Mechanics of roots in modeled soil substrates
Résumé
The presence of zones of high mechanical resistance is one of the most common physical limitations to soil exploration by roots, which has direct impacts on yield crops. In order to decipher the elementary mechanisms involved in the mechanical feedback between the plant root growth and the granular structure of the soil [1], we investigated the mechanical properties of the root as well as the root trajectory in different impeding substrates. First, we studied the longitudinal Young modulus of non-lignified plant roots tested in compression for different external environments.
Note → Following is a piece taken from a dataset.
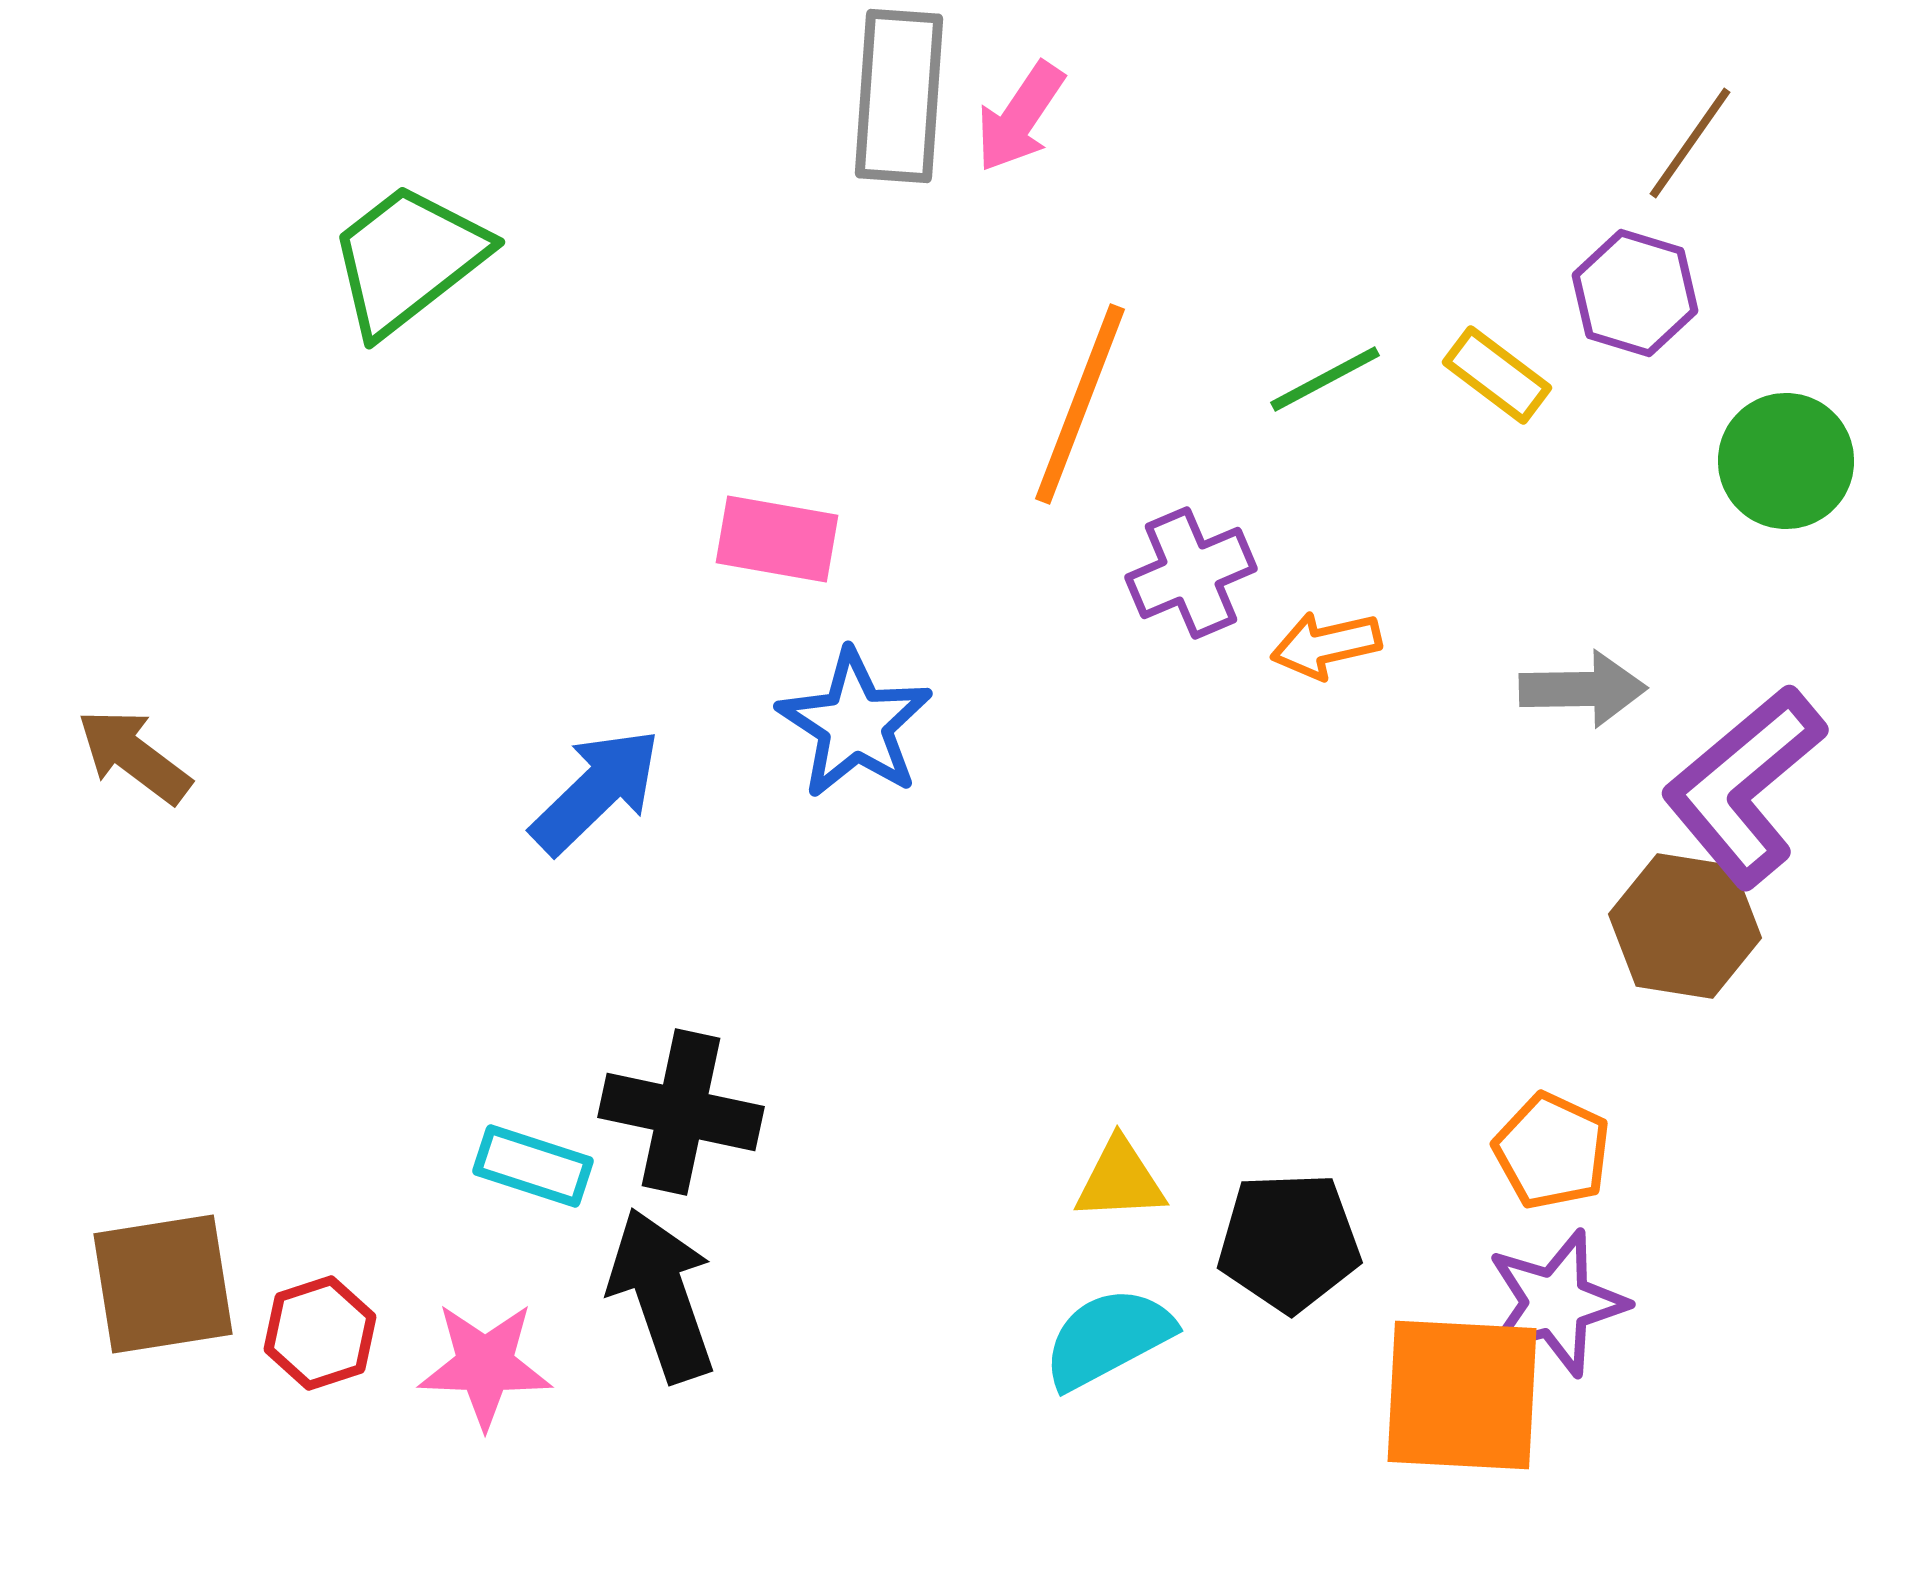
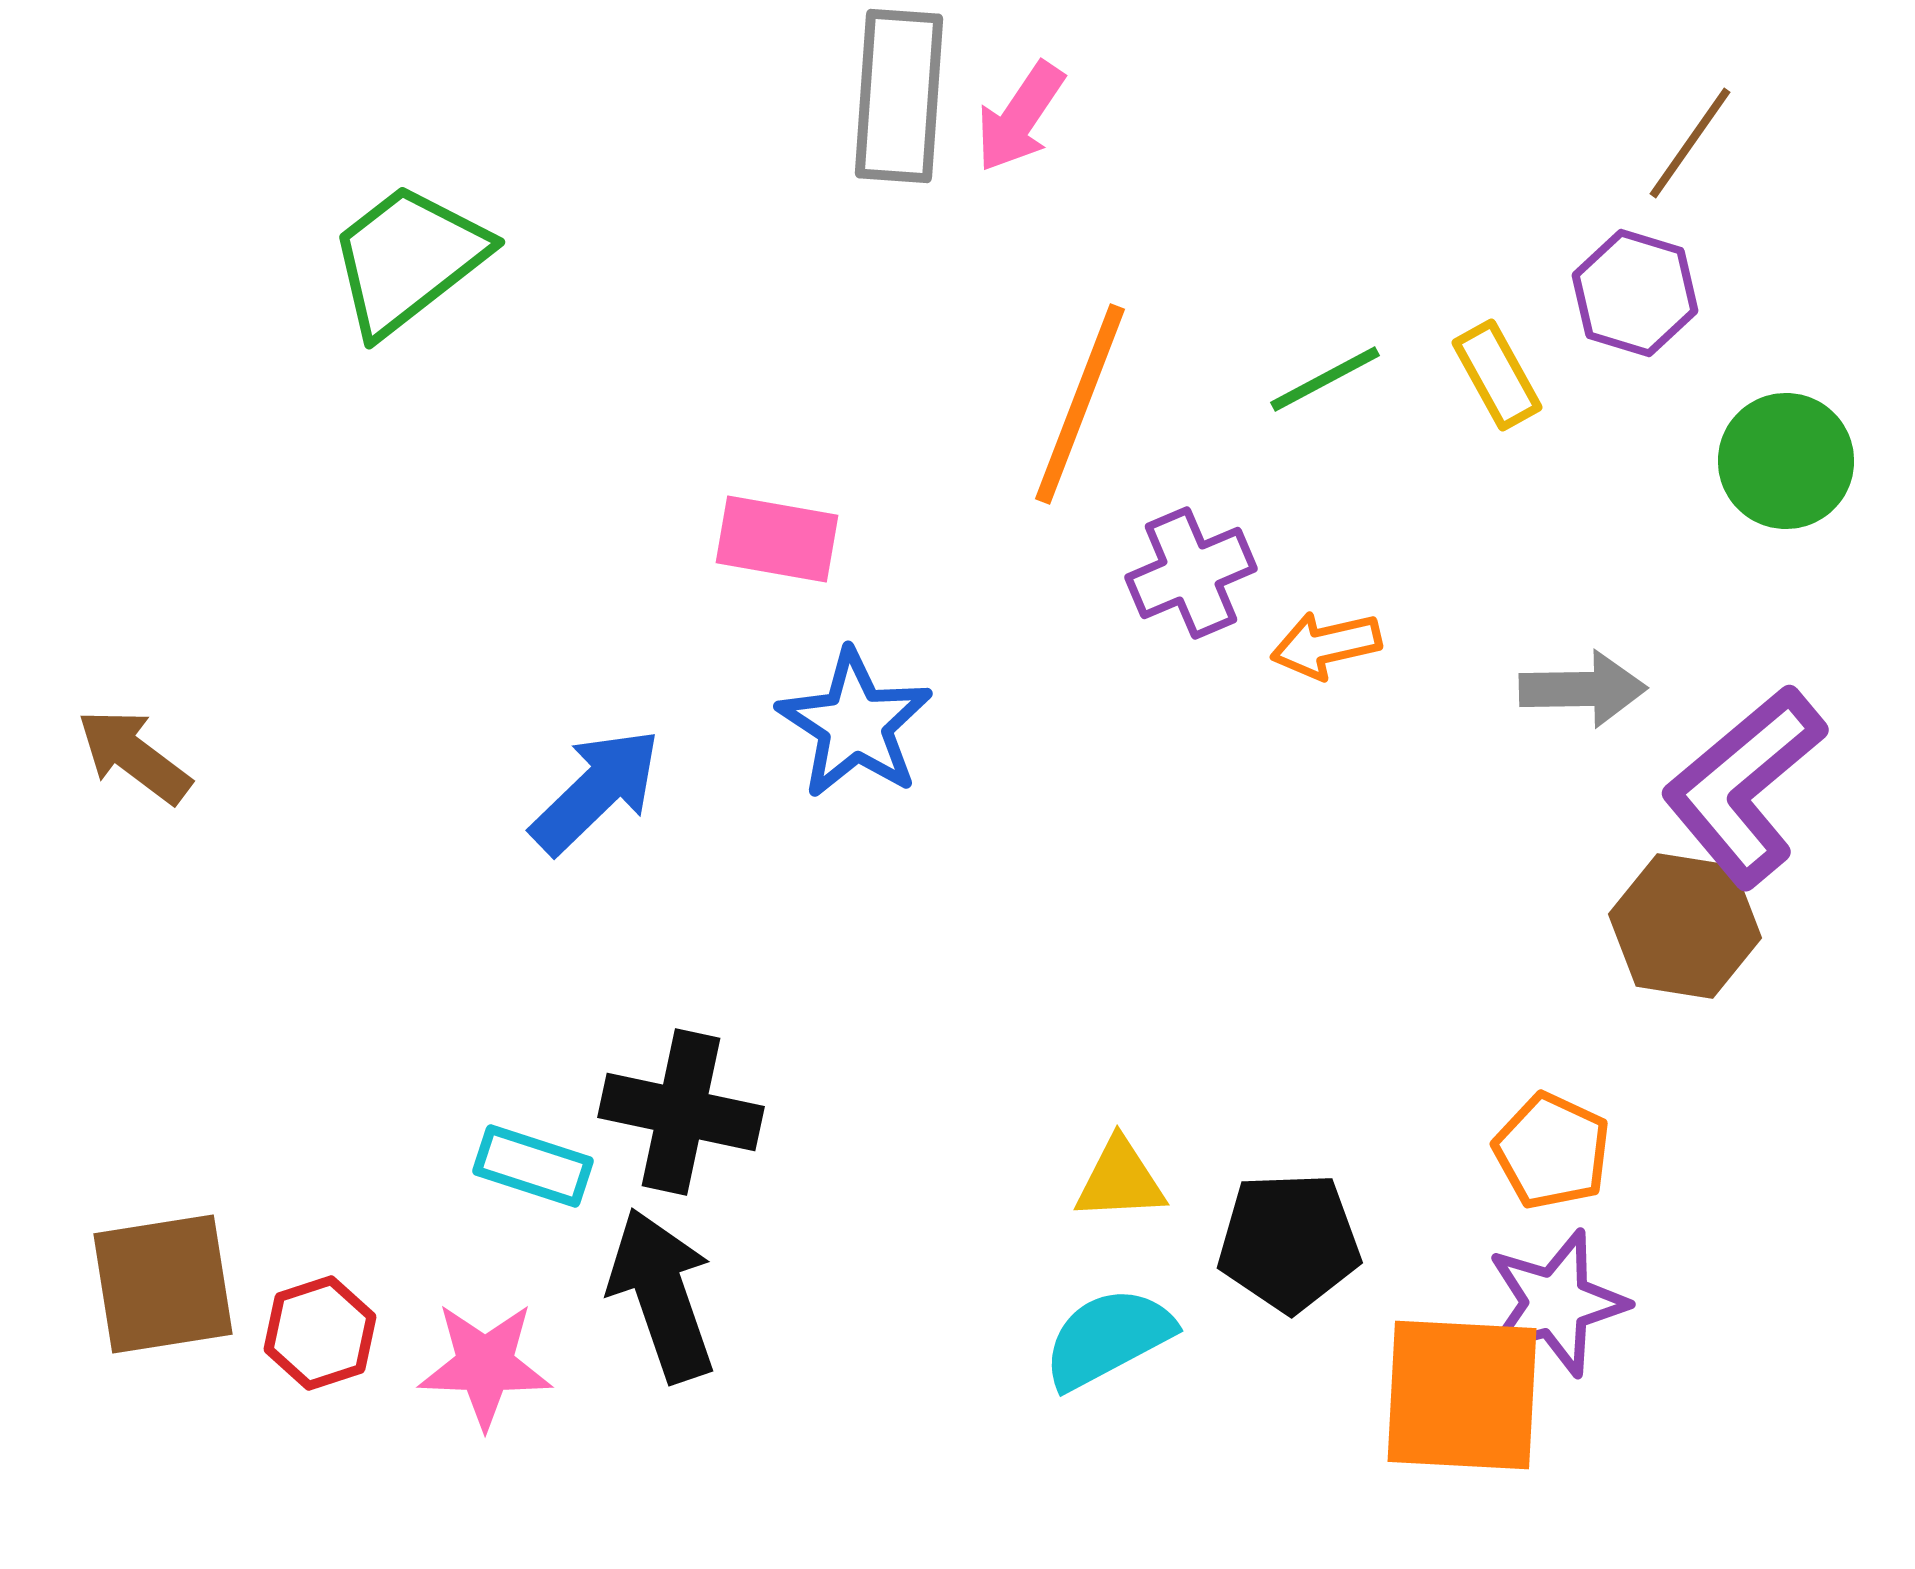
yellow rectangle: rotated 24 degrees clockwise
Control experiments on non-drying roots placed in isotonic osmotic solutions showed no evolution of the root’s Young’s modulus whose value was around 2 MPa. On the contrary, the experiments performed in air exhibited a dramatic increase of the root’s Young’s modulus with the drying time, sometimes by a factor of 35. Moreover, the Young’s modulus was observed to scale as a decaying power-law with the root’s cross-section measured at different times of drying. We interpreted our results in the framework of the mechanics of cellular foams [2]. This explains why the rigidity of thinner roots whose drying process is more efficient, increases faster with time. Second, we began to characterize the root growth, trajectory or branching pattern, in different model substrates exerting either a localized constriction on the root axis or repeated mechanical stresses. We focused on the elementary event of a root growing in a short elastic tube mimicking the passage of a root in the pore between the movable grains of a granular soil. We progressively complicate the interaction between roots and the mechanical obstacles by observing via time-lapse photography the root growth in arrays of fixed posts of different rigidities, or even in assembly of grains.